MONEY SAVING TIP:  Save Money While You Shop

  • Visit your local library. People don’t really go to the library anymore, but they should. If you’re trying to cut costs and you like to read or watch movies, then this should be your next stop. If you rent a movie per week or buy a book per month, this could mean up to $30 in savings.
  • Forget the gym. All of the exercises you do at your costly gym can be done for free either in the comfort of your own home or outside. Some cities even have community centers that offer exercise classes for free.
  • Review your auto policy. If you haven’t reviewed your auto insurance policy in a while, check it to see if it’s still the coverage you need. If it is, call your insurance company to see if there are any discounts you qualify for, such as, safe driver. Or, check out to compare other rates in your area.
  • Shopping Avoid impulse buying. Practice tantric shopping.
  • Buy as much as you can online.
  • Negotiate the price on big ticket items like cars, electronics, and large appliances.
  • Use cash as a negotiating tool.

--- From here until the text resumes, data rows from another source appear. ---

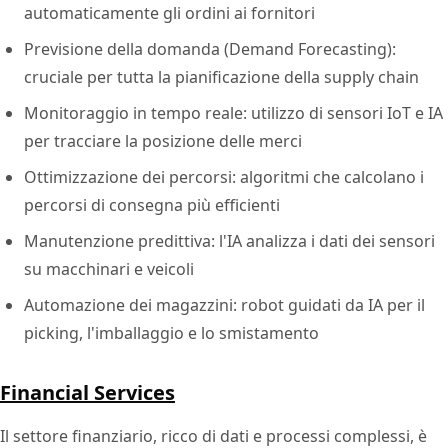
automaticamente gli ordini ai fornitori
Previsione della domanda (Demand Forecasting):
cruciale per tutta la pianificazione della supply chain
Monitoraggio in tempo reale: utilizzo di sensori IoT e IA
per tracciare la posizione delle merci
Ottimizzazione dei percorsi: algoritmi che calcolano i
percorsi di consegna più efficienti
Manutenzione predittiva: l'IA analizza i dati dei sensori
su macchinari e veicoli
Automazione dei magazzini: robot guidati da IA per il
picking, l'imballaggio e lo smistamento
Financial Services
Il settore finanziario, ricco di dati e processi complessi, è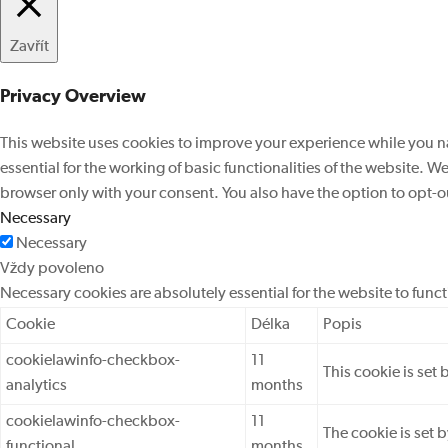
Zavřít
Privacy Overview
This website uses cookies to improve your experience while you na
essential for the working of basic functionalities of the website. 
browser only with your consent. You also have the option to opt-o
Necessary
Necessary
Vždy povoleno
Necessary cookies are absolutely essential for the website to func
Cookie
Délka
Popis
cookielawinfo-checkbox-
11
This cookie is set
analytics
months
cookielawinfo-checkbox-
11
The cookie is set 
functional
months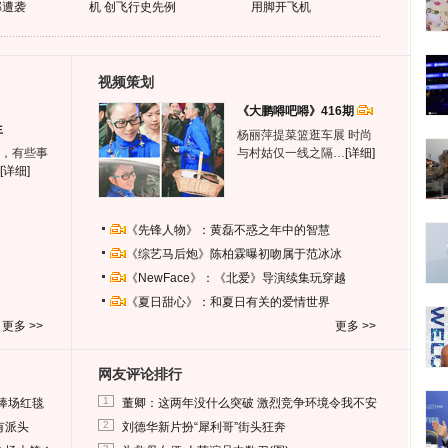
部遭袭
机 创飞行史先例
用脚开飞机
视频策划
《大鹏嘚吧嘚》416期
生
杨丽萍提菜篮逛车展 时尚
，有些事
与村姑仅一线之隔…
[详细]
[详细]
《先锋人物》：黄磊不惑之年中的智慧
《综艺马后炮》陈柏霖曝初吻属于范冰冰
《NewFace》：《北爱》导演续集玩穿越
《夏日甜心》：和夏日有关的爱情世界
更多 >>
更多 >>
网友评论排行
1
捧场红毯
董卿：这两年没什么突破 激烈竞争环境令我不安
2
有派头
刘德华新片扮“犀利哥”街头狂奔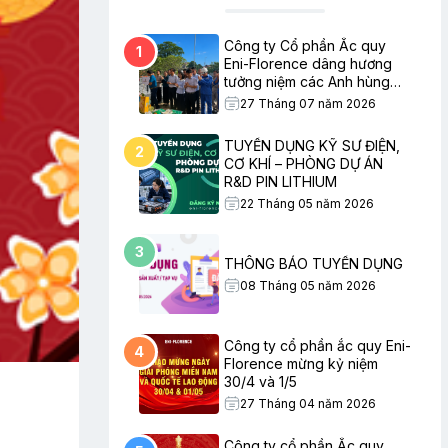
Công ty Cổ phần Ắc quy
1
Eni-Florence dâng hương
tưởng niệm các Anh hùng
Liệt sĩ nhân ngày Thương
27 Tháng 07 năm 2026
binh – Liệt sĩ
TUYỂN DỤNG KỸ SƯ ĐIỆN,
2
CƠ KHÍ – PHÒNG DỰ ÁN
R&D PIN LITHIUM
22 Tháng 05 năm 2026
3
THÔNG BÁO TUYỂN DỤNG
08 Tháng 05 năm 2026
Công ty cổ phần ắc quy Eni-
4
Florence mừng kỷ niệm
30/4 và 1/5
27 Tháng 04 năm 2026
Công ty cổ phần Ắc quy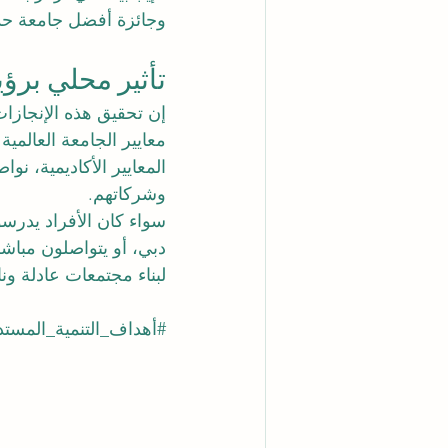
وجائزة أفضل جامعة حدي
تأثير محلي برؤ
إن تحقيق هذه الإنجازات
معايير الجامعة العالمية
المعايير الأكاديمية، ن
وشركاتهم.
سواء كان الأفراد يدرسو
دبي، أو يتواصلون مباشرة
لبناء مجتمعات عادلة ون
#أهداف_التنمية_المستد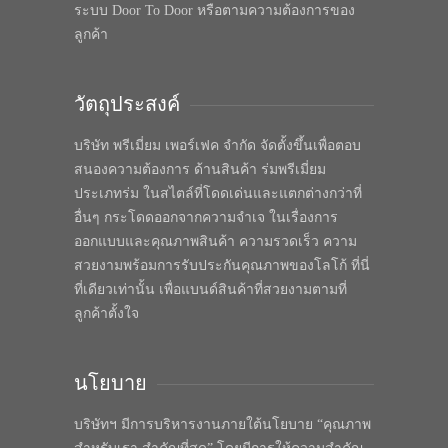
ระบบ Door To Door หรือตามความต้องการของ
ลูกค้า
วัตถุประสงค์
บริษัท พรีเมี่ยม เพอร์เฟค จำกัด จัดตั้งขึ้นเพื่อตอบ
สนองความต้องการ ด้านสินค้า ร่มพรีเมี่ยม
ประเภทร่ม ในสไตล์ที่โดดเด่นและแตกต่างกว่าที่
อื่นๆ กระโดดออกจากความจำเจ ในเรื่องการ
ออกแบบและคุณภาพสินค้า ความรวดเร็ว ความ
สวยงามพร้อมการรับประกันคุณภาพของโลโก้ ที่นี่
ที่เดียวเท่านั้น เพื่อแบนด์สินค้าที่สวยงามตามที่
ลูกค้าตั้งใจ
นโยบาย
บริษัทฯ มีการบริหารงานภายใต้นโยบาย “คุณภาพ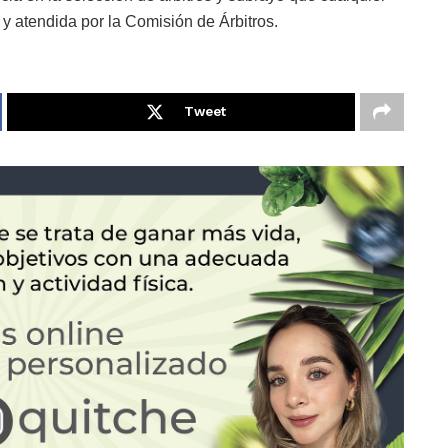
y atendida por la Comisión de Árbitros.
Tweet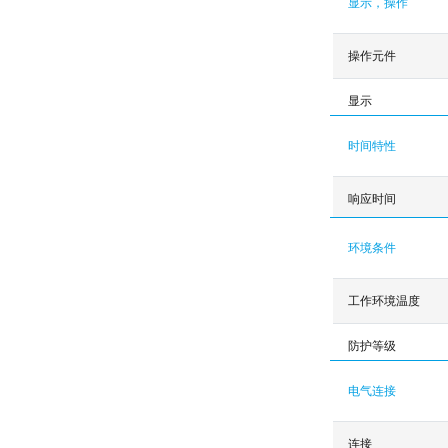
显示，操作
操作元件
显示
时间特性
响应时间
环境条件
工作环境温度
防护等级
电气连接
连接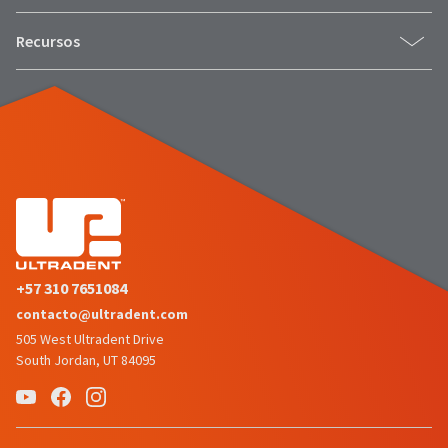
Recursos
+57 310 7651084
contacto@ultradent.com
505 West Ultradent Drive
South Jordan, UT 84095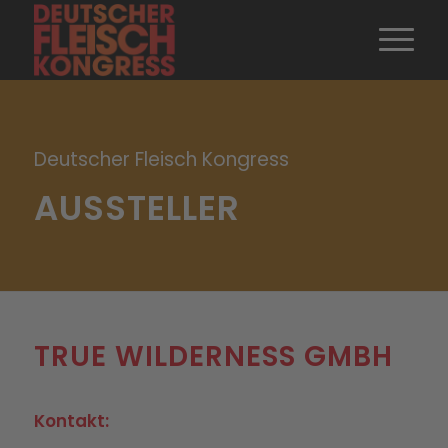
Deutscher Fleisch Kongress
AUSSTELLER
TRUE WILDERNESS GMBH
Kontakt: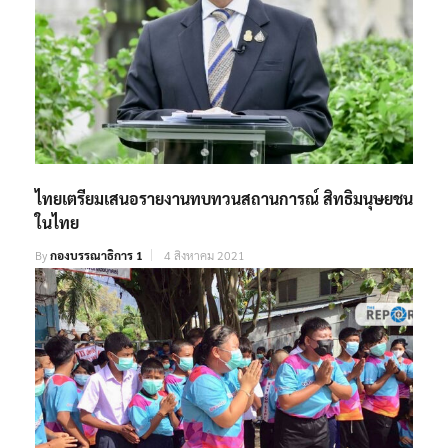
ไทยเตรียมเสนอรายงานทบทวนสถานการณ์ สิทธิมนุษยชน
ในไทย
By
กองบรรณาธิการ 1
4 สิงหาคม 2021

Nothing makes a seller ’s mouth water than cold hard cash in their hand.
  • Before you buy something, ask if the item will be put on sale in the near future.
  • Don ’t buy extended warranties. Eighty percent are never used, and they’re a major profit item for the vendor. That’s why they push you so hard to buy them!
  • Keep receipts and send in rebate slips.Very few consumers actually return rebate coupons. Which is, of course, exactly what the manufacturers are hoping for.

Here are some websites that give you good discounts:

Did you know… that the online banking information about your account may not be accurate?

Because of all the electronic transactions that may take place on your account, online banking has become complicated. Deposits may show before they are actually available, and some withdraws or purchases may take up to 48 hours or longer to post to your account. Gas stations and restaurants are just two business that put holds on funds which can make it tricky to get an accurate balance online.

The best way to make sure you have an accurate balance on your account is for you to keep track of it. If you use your debit card, write a check, make a deposit or withdraw funds from your account – write it down! Non-sufficient-funds (NSF) fees are high these days and one small purchase can trigger multiple NSF charges resulting in havoc to your account. Yes, some banks will do a courtesy adjustment and forgive one or two of these charges (if you beg), but don’t expect this to bail you out every time. This type of courtesy only occurs one time per year.

If you share an account with someone, the best way to make sure you both are not overspending is by taking out an allowance. Give yourselves enough money for the week and leave the rest of the funds in your account alone. If you must tap into that account, inform your banking partner of your move to prevent overdrafts.